Organisational Innovation and the SPACE Framework
In a recent article that payed homage to the work of Peter Drucker, John Hagel reiterated the argument that he and John Seely Brown developed in their recently published research paper, Institutional Innovation. The argument states that with the increasing rapidity of economic and infrastructural change that ‘perhaps we need to expand our focus on innovation beyond the narrow frame of technology and product innovation’ and ‘invest more time and energy in exploring institutional innovation’. What is required to achieve this stated aim is a ‘move from a rationale of scalable efficiency to one of scalable learning’, that is, ‘designing institutions and architectures of relationships across institutions’ to support and extend possibilities for greater participation, and thus, greater learning.
This all sounds relatively reasoned; to achieve greater innovation we must first focus our attention on the agencies and structures that support the integral and productive processes of learning. However, the process of analysing our institutions and organisations has often been tainted with an underlying malaise, a single order diagnosis which has ignored the types of complexity that Peter Drucker himself strived to understand.
Organisations are both social and historical entities, complex networks of people and things operating together over a specific period of time. However, they differ from other social entities, such as communities, by their bounded relation to a strategic force, their articulated raison d’être or purpose. All organisations, whatever their scale, are perceived to operate with purpose. This purpose is usually defined by the organisation’s strategy, a singular, discursive affair that maps the route of action required to fulfill its role and achieve its objectives. This totem of discursive ordering is what is perceived to separate one organisation from another, the script that differentiates their modus operandi and their cause. When traditionally analysing organisations, it is the strategy that is first and foremost positioned as the key reference point. It is the strategy that is perceived to dictate all other modes of action.

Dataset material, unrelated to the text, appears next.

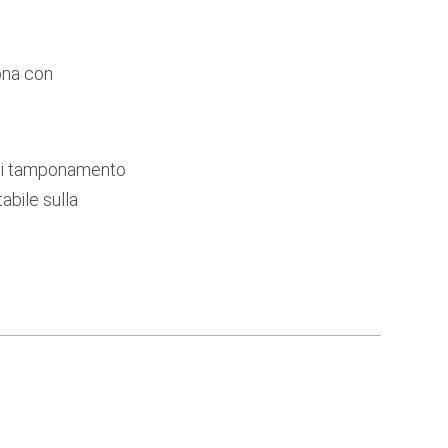
ona con
i di tamponamento
abile sulla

In our most recent publication, we have attempted to state that this traditional approach is somewhat hindered by an obvious reductionist flaw, which is to treat the notion of strategy as both singular and thus responsible for all modes of action. To develop this argument further we have enlisted the support of Actor-Network Theory, as an analytical approach that treats organisations as multiplicities of entities (actor-networks), that is, as intricate assemblages of heterogeneous components with complex social relations and material effects. This approach entails that notions such as strategy are not perceived as singular, but as multiple, and that organisations are made up of numerous entities (human and non-human) that operate in and through diverse networks of associations. Only from analysing each of these entities and how they interact, shape and order different modes of action, will the conditions for creating an accurate historical map of how each organisation functions, emerge. Mapping the character of these shaping and ordering processes will also offer unique insights into the intricate webs of complex relations that organisations are built upon and thus create new possibilities for learning.

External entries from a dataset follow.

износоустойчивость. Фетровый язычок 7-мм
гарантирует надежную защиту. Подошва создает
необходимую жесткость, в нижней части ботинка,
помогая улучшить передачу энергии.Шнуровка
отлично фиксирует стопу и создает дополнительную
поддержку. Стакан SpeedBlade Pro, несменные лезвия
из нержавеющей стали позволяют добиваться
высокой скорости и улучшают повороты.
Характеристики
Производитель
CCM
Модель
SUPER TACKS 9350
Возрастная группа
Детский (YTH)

Taking a similar approach to that of Actor-Network Theory, SPACE, as an analytical framework, posits a multiplicity of entities as significant in the heterogeneous assemblage of shaping and ordering processes. These entities (Strategies, Practices, Actors, Cultures and Environments), when analysed in relation to each other, offer a historically unique perspective of the complex relations that form and reproduce the social, cultural and material practices of any particular organisation. In this respect, SPACE is designed to create a dynamic material view of the social context that emerges within and through organisational activity. Like Actor-Network Theory, SPACE looks for the topologies of networks, the ways in which spaces emerge as socio-material relations and how they become arranged in orders and hierarchies. The framework operates over two phases, a data collecting phase and an interpretive/diagnostic phase. Following the actor-network approach, the data collecting phase is supported by an ethnographic method that directly observes the interactions between entities in situ. The interpretive/diagnostic phase then utilises a range of triadic schema (such as properties, tendencies and capacities) in a process of dialogic sense making. This process is primarily designed to analyse the forms of agency that operate within specific modes of ordering, as within these modes different types of agency are manifested through intricate historical, social and material networks of associations. It is these associations, and the contingencies that exist between them, that SPACE is designed to uncover.
Organisational analyses conducted through SPACE, are by design, open-ended, they unfold and progress from the middle by considering multiple trajectories (networks) of causes and catalysts in the production of effects that are identified and traced. The desire to reduce organisational complexity to a single order or entity, such as strategy, is denied any place within the analytical process, as this reductionist process can often be a symptom of the desire for order and certainty, and one that has the potential to restrict emergent possibilities for extending learning and creating innovation. As Peter Drucker often intimated, the time has come to stop thinking of organisations as mechanical entities organised through a single order discourse, and begin to embrace their unique complexity in all of its diversity and richness. Only then will we have the possibility of creating organisations that respond to the greater complexity of an ever changing social world.